● BRIEF: The required output is the line that contains "or contact your" through the last line of the data, retyped verbatim and with nothing added.

─── INFORMATION SHOWN ───

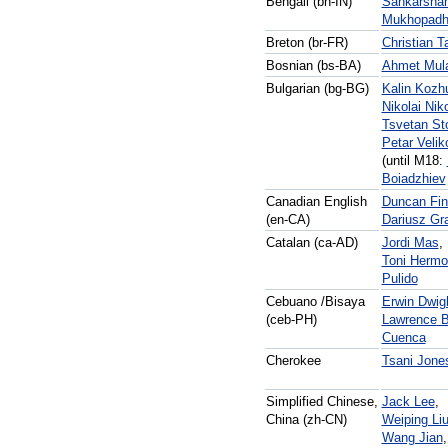
Bengali (bn-IN)
Sankarsha
Mukhopadh
Breton (br-FR)
Christian 
Bosnian (bs-BA)
Ahmet Mula
Bulgarian (bg-BG)
Kalin Kozh
Nikolai Nik
Tsvetan St
Petar Velik
(until M18:
Boiadzhiev
Canadian English
Duncan Fin
(en-CA)
Dariusz Gr
Catalan (ca-AD)
Jordi Mas
,
Toni Herm
Pulido
Cebuano /Bisaya
Erwin Dwig
(ceb-PH)
Lawrence B
Cuenca
Cherokee
Tsani Jone
Simplified Chinese,
Jack Lee
,
China (zh-CN)
Weiping Li
Wang Jian
,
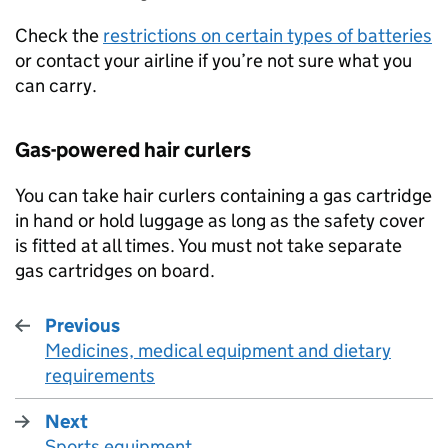
Check the
restrictions on certain types of batteries
or contact your airline if you’re not sure what you
can carry.
Gas-powered hair curlers
You can take hair curlers containing a gas cartridge
in hand or hold luggage as long as the safety cover
is fitted at all times. You must not take separate
gas cartridges on board.
Previous
Medicines, medical equipment and dietary
:
requirements
Next
Sports equipment
:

───

● TASK SOLUTION:
or contact your airline if you’re not sure what you
can carry.
Gas-powered hair curlers
You can take hair curlers containing a gas cartridge
in hand or hold luggage as long as the safety cover
is fitted at all times. You must not take separate
gas cartridges on board.
Previous
Medicines, medical equipment and dietary
:
requirements
Next
Sports equipment
:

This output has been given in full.